**Prompt:**
Please write out exactly the lines that begin at the line containing "Given the image: Segment" and run to the end of the records.

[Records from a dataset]
- - - - - - -

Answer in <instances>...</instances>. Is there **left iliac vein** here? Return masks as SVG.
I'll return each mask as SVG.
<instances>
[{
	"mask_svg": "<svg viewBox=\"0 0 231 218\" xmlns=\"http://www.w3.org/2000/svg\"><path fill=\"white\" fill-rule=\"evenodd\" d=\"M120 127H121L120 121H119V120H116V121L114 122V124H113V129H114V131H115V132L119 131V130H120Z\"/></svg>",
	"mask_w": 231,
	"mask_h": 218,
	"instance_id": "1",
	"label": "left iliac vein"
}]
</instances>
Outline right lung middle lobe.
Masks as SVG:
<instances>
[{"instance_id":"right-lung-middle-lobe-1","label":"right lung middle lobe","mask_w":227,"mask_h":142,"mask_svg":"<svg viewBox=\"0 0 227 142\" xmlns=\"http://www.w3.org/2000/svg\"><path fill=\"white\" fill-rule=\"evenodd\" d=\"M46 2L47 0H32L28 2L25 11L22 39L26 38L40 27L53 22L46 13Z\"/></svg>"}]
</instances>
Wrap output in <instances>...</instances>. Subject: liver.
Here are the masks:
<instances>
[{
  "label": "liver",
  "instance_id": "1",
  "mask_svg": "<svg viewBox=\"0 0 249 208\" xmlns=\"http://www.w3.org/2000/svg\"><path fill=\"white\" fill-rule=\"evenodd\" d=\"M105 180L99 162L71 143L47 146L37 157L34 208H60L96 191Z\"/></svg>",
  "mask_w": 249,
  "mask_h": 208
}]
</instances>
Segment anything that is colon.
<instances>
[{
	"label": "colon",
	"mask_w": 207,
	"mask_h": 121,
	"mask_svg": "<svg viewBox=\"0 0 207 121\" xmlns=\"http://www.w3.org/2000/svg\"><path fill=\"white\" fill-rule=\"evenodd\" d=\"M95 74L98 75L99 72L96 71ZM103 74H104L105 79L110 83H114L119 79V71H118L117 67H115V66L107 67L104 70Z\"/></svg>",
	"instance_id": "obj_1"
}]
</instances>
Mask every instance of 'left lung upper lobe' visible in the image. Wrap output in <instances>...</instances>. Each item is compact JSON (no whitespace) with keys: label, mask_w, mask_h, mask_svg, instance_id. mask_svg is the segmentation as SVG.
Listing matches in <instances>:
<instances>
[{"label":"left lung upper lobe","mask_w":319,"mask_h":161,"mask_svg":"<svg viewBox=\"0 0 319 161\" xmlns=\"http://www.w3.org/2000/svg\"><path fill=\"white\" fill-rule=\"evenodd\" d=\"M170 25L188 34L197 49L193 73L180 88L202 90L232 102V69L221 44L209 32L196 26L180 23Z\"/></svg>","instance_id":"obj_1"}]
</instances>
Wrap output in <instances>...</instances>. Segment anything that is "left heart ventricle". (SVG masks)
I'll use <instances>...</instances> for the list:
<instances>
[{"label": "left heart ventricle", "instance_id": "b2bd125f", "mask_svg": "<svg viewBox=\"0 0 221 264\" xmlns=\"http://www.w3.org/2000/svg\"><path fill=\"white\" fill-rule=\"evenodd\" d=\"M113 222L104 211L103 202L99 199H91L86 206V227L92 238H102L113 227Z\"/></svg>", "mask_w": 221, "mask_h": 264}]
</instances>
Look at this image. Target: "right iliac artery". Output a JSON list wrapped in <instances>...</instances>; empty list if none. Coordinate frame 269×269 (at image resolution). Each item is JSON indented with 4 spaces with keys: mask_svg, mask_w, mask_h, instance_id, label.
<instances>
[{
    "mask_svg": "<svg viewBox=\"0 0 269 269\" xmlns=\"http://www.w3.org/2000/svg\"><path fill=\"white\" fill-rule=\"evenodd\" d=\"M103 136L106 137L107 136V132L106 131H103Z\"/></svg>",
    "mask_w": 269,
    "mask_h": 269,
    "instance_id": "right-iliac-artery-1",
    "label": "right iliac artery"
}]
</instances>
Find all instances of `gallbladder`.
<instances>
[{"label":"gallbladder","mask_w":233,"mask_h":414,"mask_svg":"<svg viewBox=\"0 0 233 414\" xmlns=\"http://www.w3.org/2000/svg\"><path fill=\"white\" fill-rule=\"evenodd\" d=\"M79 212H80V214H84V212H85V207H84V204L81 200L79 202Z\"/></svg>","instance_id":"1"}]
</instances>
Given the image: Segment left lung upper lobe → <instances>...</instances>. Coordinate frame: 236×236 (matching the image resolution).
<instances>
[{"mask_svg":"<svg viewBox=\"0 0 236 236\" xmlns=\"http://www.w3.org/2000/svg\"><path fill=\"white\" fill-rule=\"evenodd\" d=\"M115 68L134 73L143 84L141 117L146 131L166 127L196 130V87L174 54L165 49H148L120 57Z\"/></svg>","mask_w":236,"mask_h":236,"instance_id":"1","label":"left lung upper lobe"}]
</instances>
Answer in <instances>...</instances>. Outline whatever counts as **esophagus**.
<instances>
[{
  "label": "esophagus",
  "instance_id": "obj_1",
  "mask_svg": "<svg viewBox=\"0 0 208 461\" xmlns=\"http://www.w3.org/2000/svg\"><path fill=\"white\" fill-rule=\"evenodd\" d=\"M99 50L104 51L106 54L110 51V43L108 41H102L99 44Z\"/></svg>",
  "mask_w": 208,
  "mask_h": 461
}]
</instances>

- - - - - - -

**Written response:**
Given the image: Segment left lung upper lobe → <instances>...</instances>. Coordinate frame: 236×236 (matching the image resolution).
<instances>
[{"mask_svg":"<svg viewBox=\"0 0 236 236\" xmlns=\"http://www.w3.org/2000/svg\"><path fill=\"white\" fill-rule=\"evenodd\" d=\"M115 68L134 73L143 84L141 117L146 131L166 127L196 130V87L174 54L165 49H148L120 57Z\"/></svg>","mask_w":236,"mask_h":236,"instance_id":"1","label":"left lung upper lobe"}]
</instances>
Answer in <instances>...</instances>. Outline whatever counts as **esophagus**.
<instances>
[{
  "label": "esophagus",
  "instance_id": "obj_1",
  "mask_svg": "<svg viewBox=\"0 0 208 461\" xmlns=\"http://www.w3.org/2000/svg\"><path fill=\"white\" fill-rule=\"evenodd\" d=\"M99 50L104 51L106 54L110 51V43L108 41H102L99 44Z\"/></svg>",
  "mask_w": 208,
  "mask_h": 461
}]
</instances>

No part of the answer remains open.